There’s state legislation. There are cell-phone-sniffing dogs (seriously, cell-phone-sniffing dogs). There’s a lot of press fuss, and almost all of it has focused on the possibility that crimes can be committed from inside prison wall with cell phones.

But let me suggest some other reasons why the CDC might be trying to ban these handy little devices. For one thing, forcing inmates to use incredibly expensive, overpriced pay phones is quite lucrative for private vendors and state and local government. Inmates who have cell phones can call home without forcing their loved ones to pay huge collect-call charges.

I called the CDC today to ask if revenue has dropped since cell phones started showing up in prisons, and spokesperson Gordon Hinckle said he’d get back to me if that information was something the notoriously secretive agency might be willing to release.

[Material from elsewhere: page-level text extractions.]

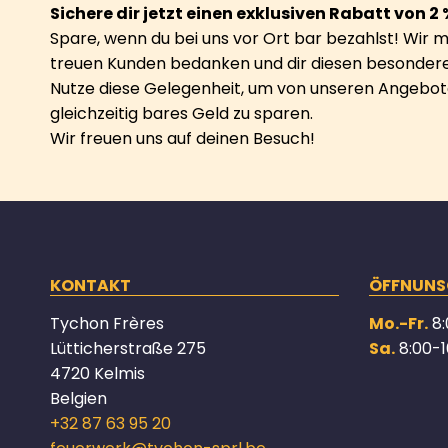
Sichere dir jetzt einen exklusiven Rabatt von 2 
Spare, wenn du bei uns vor Ort bar bezahlst! Wir 
treuen Kunden bedanken und dir diesen besondere
Nutze diese Gelegenheit, um von unseren Angebote
gleichzeitig bares Geld zu sparen.
Wir freuen uns auf deinen Besuch!
KONTAKT
ÖFFNUNS
Tychon Frères
Mo.-Fr.
8:
Lütticherstraße 275
Sa.
8:00-1
4720 Kelmis
Belgien
+32 87 63 95 20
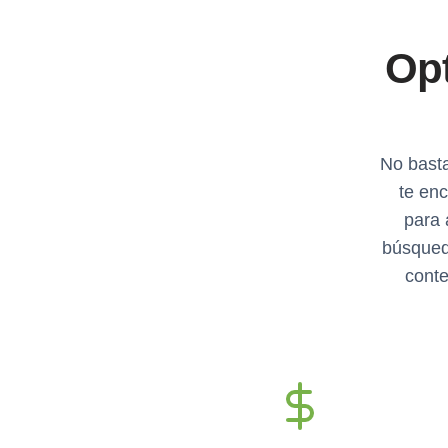
Opt
No basta
te en
para 
búsqueda
conte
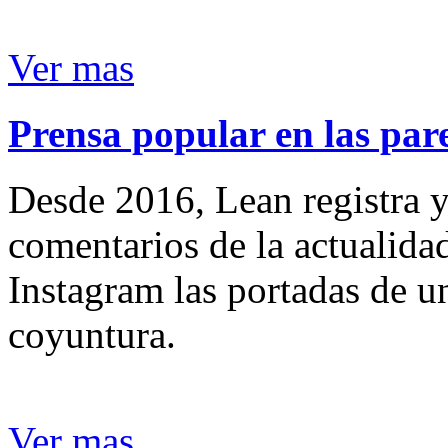
Ver mas
Prensa popular en las pare
Desde 2016, Lean registra y
comentarios de la actualida
Instagram las portadas de un
coyuntura.
Ver mas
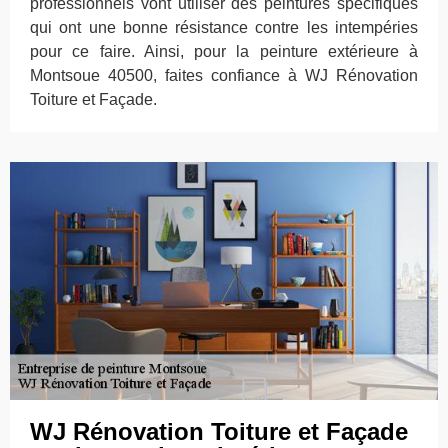
professionnels vont utiliser des peintures spécifiques
qui ont une bonne résistance contre les intempéries
pour ce faire. Ainsi, pour la peinture extérieure à
Montsoue 40500, faites confiance à WJ Rénovation
Toiture et Façade.
WJ Rénovation Toiture et Façade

Of course, he said, “By no means is that any reason why we’re trying to crack down on this.”

And then there’s the fact that cell phones have cameras.

Imagine if the routine prison-guard misconduct — the beatings, the abuse, the violence — that goes on in state prisons could be captured by inmates and sent to the outside world. Imagine if the next Oscar Grant turned out to be a prison inmate, say, someone denied medical care or beaten near death by the authorities.

You think the wardens and the prison guards’ union wants any chance of that ever happening?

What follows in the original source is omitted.